Koronavirüs salgını henüz bitmedi. Hatta tepe noktasına bile erişmedi. Dendiğine göre bu salgın önce biter gibi yapar, sonra dalga dalga devam da edermiş. Böylesi küresel bir bela ile karşı karşıya kalmak yepyeni bir tecrübe oldu hepimiz için. İnsanlar genellikle maruz kaldıkları felaketler karşısında “başkasını suçlayarak” rahatlar. Bireyin doğrudan kimseyi itham edemediği hallerde ise suçlu “felek” olur. Bu yüzden felek, “kahpe felek” diye kötülenir. Felek çok güçlüdür. Bu gücü sayesinde felek “kimine kavun yedirir, kimine kelek”. Felek; çark, dönen şey gibi anlamlara gelse de, esas itibarıyla “gökkubbe” hatta yıldızları içinde barındıran uzay demektir. Belli ki felek, gökler tanrısının adıdır. İnancı gereği tanrıya isyan etmekten korkanlar, kötü olaylardan “felek”i sorumlu tutar. Bence de bu koronavirüs lâneti, feleğin bir eseridir. Dolayısıyla felaketten kurtulmak için felekten medet ummayalım.

VİRÜSTEN DERS ALMAK

Bu canlı mı, cansız mı olduğu belli değil virüsün zuhuru, yaşamın sırlarını çözmeye çalışan ilim insanları için muhteşem bir öğrenme fırsatı yaratmıştır. Ayrıca salgınla mücadelenin “kurmay heyeti/bilim kurulları” ile cephede çarpışan “muharip askerleri/sağlıkçılar” için bu salgın, emsalsiz bir tecrübe kaynağı olmuştur. Bu sayede bundan sonraki salgınlarla daha iyi mücadele edebileceğiz. Nitekim depremler de mühendislere, laboratuvarlarda elde edilemeyecekleri bilgiler sunmuştur. Bu bilgiler yardımıyla, hiçbir depremin yıkamayacağı binalar inşa etmek mümkün olmuştur. Gelelim iktisada. Bu bilim dalı esasen krizlerden çıkarılan derslerle gelişmiştir. Çünkü iktisat teorileri laboratuvarlarda test edilemez. 1929 Büyük Buhranı’ndan önce, iktisadi krizlerin ilacı “parayı sıkmak” sanılırdı. Bu sanı yüzünden az hasarla atlatılabilecek 1929 krizi, neredeyse 10 yıl sürmüş ve ekonomide korkunç tahribata sebep olmuştu. 2008 krizi başlayınca, akademik hayatını Büyük Buhran’da yapılan hataları anlamaya adamış FED Başkanı Bernanke ve Avrupalı mevkidaşları “parasal genişleme” kararları almakta tereddüt etmediler. Bu sayede 2008 krizi çok ucuz atlatıldı.

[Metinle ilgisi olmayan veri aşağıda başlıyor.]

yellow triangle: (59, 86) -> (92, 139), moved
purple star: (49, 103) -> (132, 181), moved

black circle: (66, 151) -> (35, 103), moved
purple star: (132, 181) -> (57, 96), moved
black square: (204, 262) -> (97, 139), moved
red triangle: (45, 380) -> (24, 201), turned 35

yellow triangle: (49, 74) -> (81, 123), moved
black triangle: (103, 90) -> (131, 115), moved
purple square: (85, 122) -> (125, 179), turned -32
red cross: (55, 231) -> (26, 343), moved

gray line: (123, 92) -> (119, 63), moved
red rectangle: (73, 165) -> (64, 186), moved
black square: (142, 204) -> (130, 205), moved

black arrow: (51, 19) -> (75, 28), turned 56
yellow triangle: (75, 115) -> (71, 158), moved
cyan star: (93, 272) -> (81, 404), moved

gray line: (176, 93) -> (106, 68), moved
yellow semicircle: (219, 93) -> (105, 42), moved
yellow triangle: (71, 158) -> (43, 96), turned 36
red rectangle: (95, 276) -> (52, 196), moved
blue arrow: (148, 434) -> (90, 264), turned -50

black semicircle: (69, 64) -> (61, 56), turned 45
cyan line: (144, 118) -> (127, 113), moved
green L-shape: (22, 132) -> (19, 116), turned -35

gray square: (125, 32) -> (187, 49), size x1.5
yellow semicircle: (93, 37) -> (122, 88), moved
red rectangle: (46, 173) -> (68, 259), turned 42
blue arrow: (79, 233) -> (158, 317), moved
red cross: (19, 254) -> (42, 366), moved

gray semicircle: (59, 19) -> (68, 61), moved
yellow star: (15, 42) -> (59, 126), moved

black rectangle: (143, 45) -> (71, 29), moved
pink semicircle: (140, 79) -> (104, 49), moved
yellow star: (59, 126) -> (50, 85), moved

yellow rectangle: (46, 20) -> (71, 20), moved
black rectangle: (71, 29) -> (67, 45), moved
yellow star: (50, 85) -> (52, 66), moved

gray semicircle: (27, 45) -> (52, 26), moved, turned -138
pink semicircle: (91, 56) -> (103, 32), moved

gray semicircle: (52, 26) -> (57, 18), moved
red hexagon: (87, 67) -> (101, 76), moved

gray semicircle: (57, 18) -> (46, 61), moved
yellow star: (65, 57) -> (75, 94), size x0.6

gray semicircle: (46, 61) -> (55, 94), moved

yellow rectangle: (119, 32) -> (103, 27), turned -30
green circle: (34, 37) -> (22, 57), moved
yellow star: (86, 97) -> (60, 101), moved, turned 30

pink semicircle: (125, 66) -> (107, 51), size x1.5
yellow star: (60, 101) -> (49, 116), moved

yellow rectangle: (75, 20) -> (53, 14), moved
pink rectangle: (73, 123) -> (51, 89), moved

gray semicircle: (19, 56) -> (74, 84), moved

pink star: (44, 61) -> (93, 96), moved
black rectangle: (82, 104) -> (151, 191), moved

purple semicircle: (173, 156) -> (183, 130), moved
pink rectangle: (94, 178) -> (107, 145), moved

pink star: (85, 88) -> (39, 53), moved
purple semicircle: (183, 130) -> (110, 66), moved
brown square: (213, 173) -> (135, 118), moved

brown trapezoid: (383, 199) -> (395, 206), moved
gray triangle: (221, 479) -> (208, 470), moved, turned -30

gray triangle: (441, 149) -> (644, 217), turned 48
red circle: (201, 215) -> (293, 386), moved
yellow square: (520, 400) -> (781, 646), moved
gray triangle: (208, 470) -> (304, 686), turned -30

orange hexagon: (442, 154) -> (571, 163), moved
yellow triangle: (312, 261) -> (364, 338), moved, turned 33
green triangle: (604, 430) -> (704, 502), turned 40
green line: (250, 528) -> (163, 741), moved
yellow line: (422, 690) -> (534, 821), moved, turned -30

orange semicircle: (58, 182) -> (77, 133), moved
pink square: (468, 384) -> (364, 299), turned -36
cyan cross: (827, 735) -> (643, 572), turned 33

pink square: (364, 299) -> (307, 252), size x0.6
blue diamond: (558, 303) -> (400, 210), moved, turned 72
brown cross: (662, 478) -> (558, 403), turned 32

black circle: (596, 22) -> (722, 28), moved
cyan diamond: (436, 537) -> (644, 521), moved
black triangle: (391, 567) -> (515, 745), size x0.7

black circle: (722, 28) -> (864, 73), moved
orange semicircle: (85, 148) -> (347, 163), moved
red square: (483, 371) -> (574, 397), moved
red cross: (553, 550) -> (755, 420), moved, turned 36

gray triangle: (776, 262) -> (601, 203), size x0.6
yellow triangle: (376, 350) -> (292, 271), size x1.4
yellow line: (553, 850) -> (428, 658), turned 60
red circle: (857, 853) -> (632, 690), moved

HİÇBİR ŞEY ESKİSİ GİBİ OLMAYACAK MI?

Koronavirüs salgınından sonra hiçbir şey (?) eskisi gibi olmayacak deniyor.  Katılmıyorum. Çok şey eskisi gibi kalacak. Çünkü bu salgın, sistemin kusurundan çıkmadı ki; sistemi değiştirmek şart olsun. Üstelik iktidarda olanlar iktidarda kalacak ve bildiklerini okuyacaktır. Mesela ülkemizde “din bezirganlığı”, “komşu ülkelerin iç işlerine karışma”, “keyfilik”, “adaletsizlik”, “hukuksuzluk”, “sükse için israf”, “eş-dost kayırma” ile “gösteriş yatırımları” (conspicuous investments) aynen devam edecektir. Ama kısa vadede, salgının sebep olduğu iktisadi krizin hasarını tamir edeceğim diye “devlet baba” ekonomiye çok daha müdahil olacaktır. Bu da yarattığı sosyal fayda kadar özel hayatımızda da huzursuzluğa sebep olabilir.

Son söz: Devleti seven, sopasına katlanır.